2019 | David Gunning, Mark Stefik, Jaesik Choi, Timothy Miller, Simone Stumpf, Guang-Zhong Yang
The paper "XAI - Explainable Artificial Intelligence" by David Gunning, Mark Stefik, Jaesik Choi, Timothy Miller, Simone Stumpf, and Guang-Zhong Yang discusses the importance of providing explanations for AI systems to enhance user understanding, trust, and management. While recent advancements in machine learning (ML) have led to significant AI applications, many of these systems lack transparency in their decision-making processes. The authors highlight the trade-off between ML performance and explainability, noting that highly accurate models often lack interpretability.
The paper defines explainable AI (XAI) systems as those that provide intelligible explanations to users, covering their capabilities, actions, and future intentions. It emphasizes that explanations must be context-dependent and tailored to the user's task, abilities, and expectations. The authors also discuss the different types of explanations, including full and partial interpretations, and the constraints that interpretable models must adhere to.
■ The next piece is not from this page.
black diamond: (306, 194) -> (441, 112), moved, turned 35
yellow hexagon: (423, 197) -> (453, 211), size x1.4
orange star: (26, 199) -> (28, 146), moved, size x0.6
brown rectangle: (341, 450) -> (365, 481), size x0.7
User expectations for XAI vary, depending on the user group, such as intelligence analysts, developers, and policymakers. Effective explanations should consider the user's background knowledge and needs. The paper explores various methods for evaluating and measuring the effectiveness of explanations, including subjective measures like user satisfaction and objective measures like task performance.
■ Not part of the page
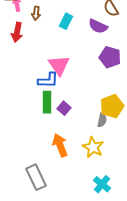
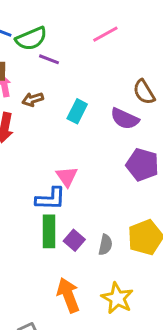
brown arrow: (36, 13) -> (33, 99), turned 64
pink triangle: (59, 65) -> (67, 177), size x0.7
gray semicircle: (102, 120) -> (105, 245), moved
Finally, the authors address several challenges in XAI, including the balance between accuracy and interpretability, the use of abstractions to simplify explanations, and the distinction between explaining competencies and decisions. They suggest that future research should focus on human-centered perspectives, aiming to enhance social roles for XAI beyond individual explanations and trust-building.The paper "XAI - Explainable Artificial Intelligence" by David Gunning, Mark Stefik, Jaesik Choi, Timothy Miller, Simone Stumpf, and Guang-Zhong Yang discusses the importance of providing explanations for AI systems to enhance user understanding, trust, and management. While recent advancements in machine learning (ML) have led to significant AI applications, many of these systems lack transparency in their decision-making processes. The authors highlight the trade-off between ML performance and explainability, noting that highly accurate models often lack interpretability.
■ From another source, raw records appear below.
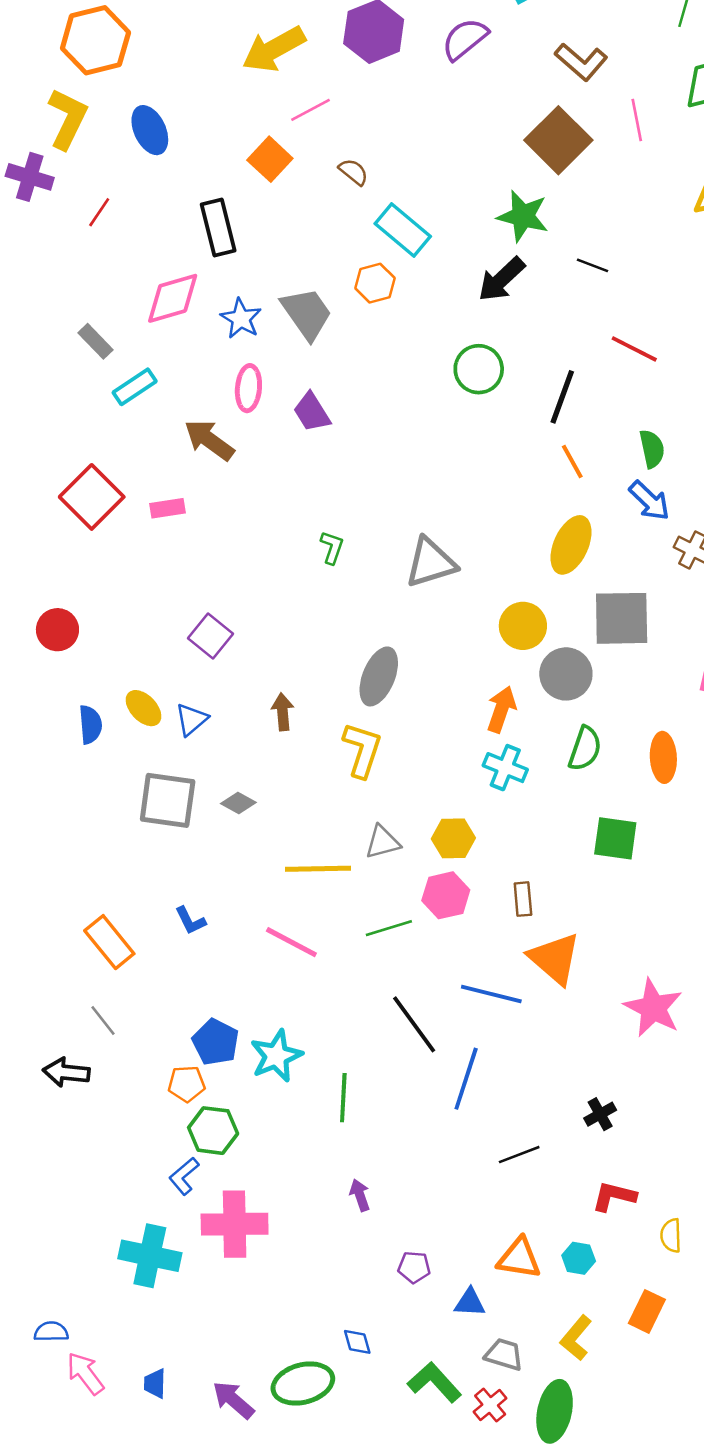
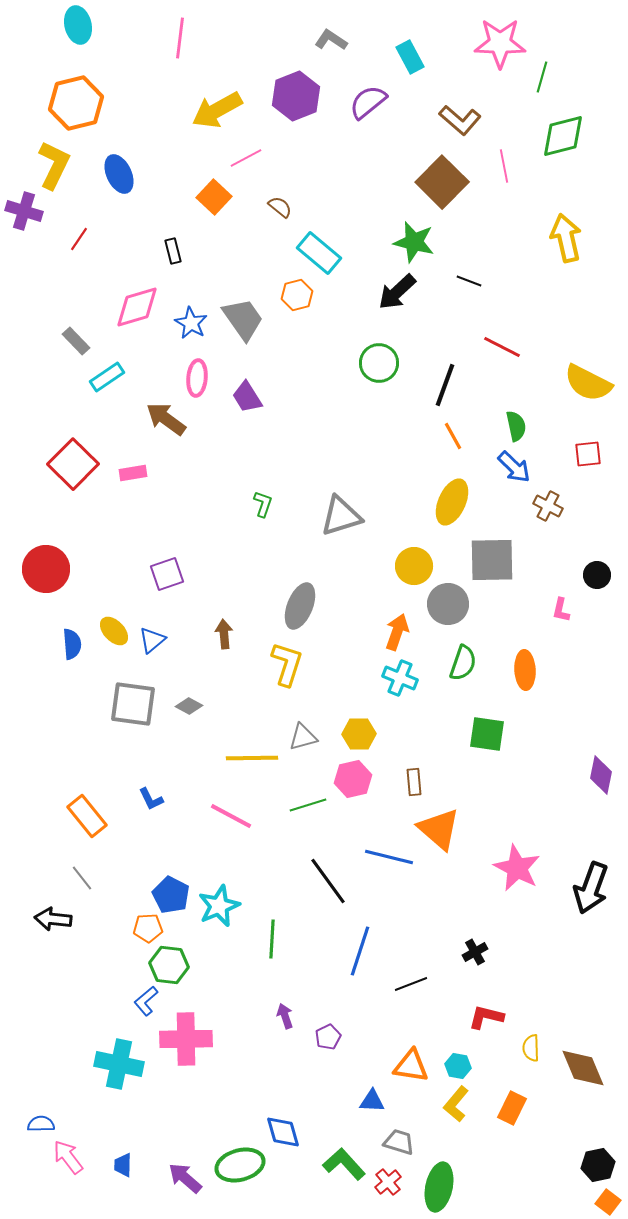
black rectangle: (218, 227) -> (173, 251), size x0.6
red circle: (57, 630) -> (46, 569), size x1.4
purple square: (211, 636) -> (167, 574), turned 32
blue line: (466, 1079) -> (360, 951), moved
purple pentagon: (414, 1267) -> (328, 1037), moved, turned -30
yellow L-shape: (576, 1338) -> (456, 1104), moved
blue diamond: (357, 1342) -> (283, 1132), size x1.5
The paper defines explainable AI (XAI) systems as those that provide intelligible explanations to users, covering their capabilities, actions, and future intentions. It emphasizes that explanations must be context-dependent and tailored to the user's task, abilities, and expectations. The authors also discuss the different types of explanations, including full and partial interpretations, and the constraints that interpretable models must adhere to.
User expectations for XAI vary, depending on the user group, such as intelligence analysts, developers, and policymakers. Effective explanations should consider the user's background knowledge and needs. The paper explores various methods for evaluating and measuring the effectiveness of explanations, including subjective measures like user satisfaction and objective measures like task performance.
Finally, the authors address several challenges in XAI, including the balance between accuracy and interpretability, the use of abstractions to simplify explanations, and the distinction between explaining competencies and decisions. They suggest that future research should focus on human-centered perspectives, aiming to enhance social roles for XAI beyond individual explanations and trust-building.